"Now, as long as you can keep the batter uncertain whether the ball that's coming is good or bad, you have him at a disadvantage, haven't you? But when you're so fixed that you must put 'em over, he's got you at a disadvantage."

"I can see that," said Patterson.

"Well, if you give two balls right off, you've changed the chances from four to three in your favor, to three to two in his; and he feels pretty certain that the next one will be over, because you've got to begin to get strikes. After that, if you get a single ball, you must put every one over, and the batter knows it. So to get two balls at the start is to put yourself in a hole."

"Then the first ball to pitch to a man is either one that he'll strike at, thinking it's a good one, or a really good one that he can't hit, or doesn't think of offering at."

"That's the theory," said Owen. "As a matter of fact, most of these fellows couldn't hit a straight ball more than half the time, if you told them where it was coming. McLennan says you can fool most amateurs with speed alone. He's coached college teams and ought to know."

"And if you can get two strikes on him early, you have him worrying," mused Patterson.

"Yes, but it won't do to let 'em think that's your only method. The idea is, never get into a position where you've got to give a strike. Always keep them guessing."

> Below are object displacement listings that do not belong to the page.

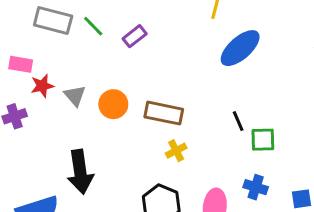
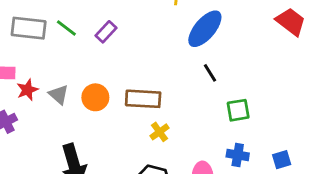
black line: (238, 121) -> (210, 73), moved

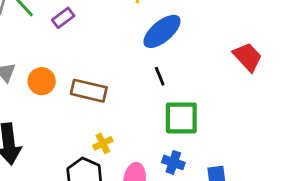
red trapezoid: (291, 22) -> (248, 57), moved
green square: (238, 110) -> (181, 118), size x1.5
yellow cross: (160, 132) -> (103, 143), moved

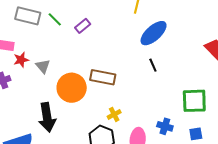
orange circle: (42, 81) -> (72, 88), moved, size x1.5
green square: (181, 118) -> (194, 101), moved

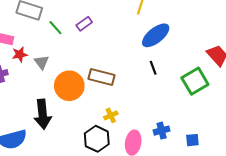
green line: (55, 19) -> (55, 28), moved
green square: (194, 101) -> (195, 81), moved, turned -32
blue cross: (165, 126) -> (162, 131), turned -35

Rob batted to the infield of the Second nine before the game, and came to the conclusion that Patterson would receive little help from the men behind him. At second base was a short, round, red-headed lad rejoicing in the name of McGuffy, who fumbled every other grounder, as if alternation were a rule of the game. At short played another fatty, most inaptly named Smart, who always threw either over the first baseman's head or at one side of his feet, and seemed quite ignorant of the very elementary rule that shortstop covers second on hits to the pitcher's left. Peacock at third combined the faults of his two neighbors. The one redeeming feature in the near landscape was Ames, the tall, raw-boned, awkward junior who crouched on his long legs like a grasshopper at first base, and flung out his big hands to incredible distances for the poor throws served up to him by the trio of incompetents around the diamond. Rob grinned with amusement as he watched the fellow gathering in the balls, hopelessly clumsy and inelegant from finger ends to tips of toes. The spectators on the benches laughed and jeered, until Poole shut them up by a peremptory message. Long Ames paid no attention to them; he was too busy scooping Peacock's short bounds out of the dust, and pulling down high sailers that Smart had started on their way to the bleachers.